[receiver/journald] Restart journalctl if it exits unexpectedly #35635

namco1992 · 2024-10-06T15:45:10Z

Description

According to the community, there are bugs in systemd that could corrupt the journal files or crash the log receiver:
systemd/systemd#24320
systemd/systemd#24150

We've seen some issues reported to Elastic/beats project:
elastic/beats#39352
elastic/beats#32782
elastic/beats#34077

Unfortunately, the otelcol is not immune from these issues. When the journalctl process exits for any reason, the log consumption from journald just stops. We've experienced this on some machines that have high log volume. Currently we monitors the journalctl processes started by otelcol, and restart the otelcol when some of them is missing. IMO, The journald receiver itself should monitor the journalctl process it starts, and does its best to keep it alive.

In this PR, we try to restart the journalctl process when it exits unexpectedly. As long as the journalctl cmd can be started (via Cmd.Start()) successfully, the journald_input will always try to restart the journalctl process if it exits.

The error reporting behaviour changes a bit in this PR. Before the PR, the operator.Start waits up to 1 sec to capture any immediate error returned from journalctl. After the PR, the error won't be reported back even if the journalctl exits immediately after start, instead, the error will be logged, and the process will be restarted.

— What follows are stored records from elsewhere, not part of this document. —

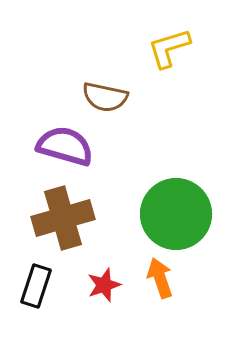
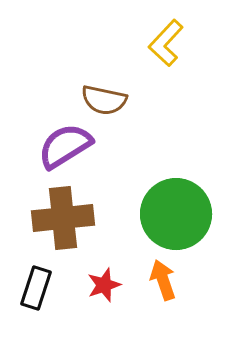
yellow L-shape: moved 3 px left, 5 px up; rotated 30 degrees counterclockwise
brown semicircle: moved 1 px left, 3 px down
purple semicircle: rotated 48 degrees counterclockwise
brown cross: rotated 10 degrees clockwise
orange arrow: moved 3 px right, 2 px down
black rectangle: moved 2 px down
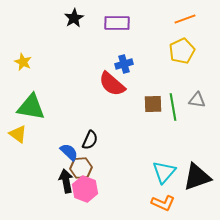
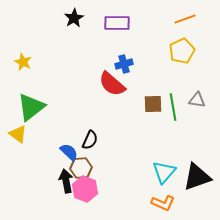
green triangle: rotated 48 degrees counterclockwise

The fix is largely inspired by elastic/beats#40558.

Testing

Add a simple bash script that print a line every second, and load it to systemd.

log_every_second.sh:

#!/bin/bash
while true; do
    echo "Log message: $(date)"
    sleep 1
done

log.service:

[Unit]
Description=Print logs to journald every second
After=network.target

[Service]
ExecStart=/usr/local/bin/log_every_second.sh
Restart=always
StandardOutput=journal
StandardError=journal

[Install]
WantedBy=multi-user.target

Start the otelcol with the following config:

service:
  telemetry:
    logs:
      level: debug
  pipelines:
    logs:
      receivers: [journald]
      processors: []
      exporters: [debug]

receivers:
  journald:

exporters:
  debug:
    verbosity: basic
    sampling_initial: 1
    sampling_thereafter: 1

Kill the journalctl process and observe the otelcol's behaviour. The journactl process will be restarted after the backoff period (hardcoded to 2 sec):

2024-10-06T14:32:33.755Z	info	LogsExporter	{"kind": "exporter", "data_type": "logs", "name": "debug", "resource logs": 1, "log records": 1}
2024-10-06T14:32:34.709Z	error	journald/input.go:98	journalctl command exited	{"kind": "receiver", "name": "journald", "data_type": "logs", "operator_id": "journald_input", "operator_type": "journald_input", "error": "signal: terminated"}
github.com/open-telemetry/opentelemetry-collector-contrib/pkg/stanza/operator/input/journald.(*Input).run
	github.com/open-telemetry/opentelemetry-collector-contrib/pkg/[email protected]/operator/input/journald/input.go:98
2024-10-06T14:32:36.712Z	debug	journald/input.go:94	Starting the journalctl command	{"kind": "receiver", "name": "journald", "data_type": "logs", "operator_id": "journald_input", "operator_type": "journald_input"}
2024-10-06T14:32:36.756Z	info	LogsExporter	{"kind": "exporter", "data_type": "logs", "name": "debug", "resource logs": 1, "log records": 10}

The journalctl process started by journald receiver could exit due to various reasons, and the log consumption from journald halts until the otelcol is restarted. In this PR, we try to restart the journalctl process when it exits unexpectedly, so the log consumption resumes. Signed-off-by: Mengnan Gong <[email protected]>

linux-foundation-easycla · 2024-10-06T15:45:17Z

The committers listed above are authorized under a signed CLA.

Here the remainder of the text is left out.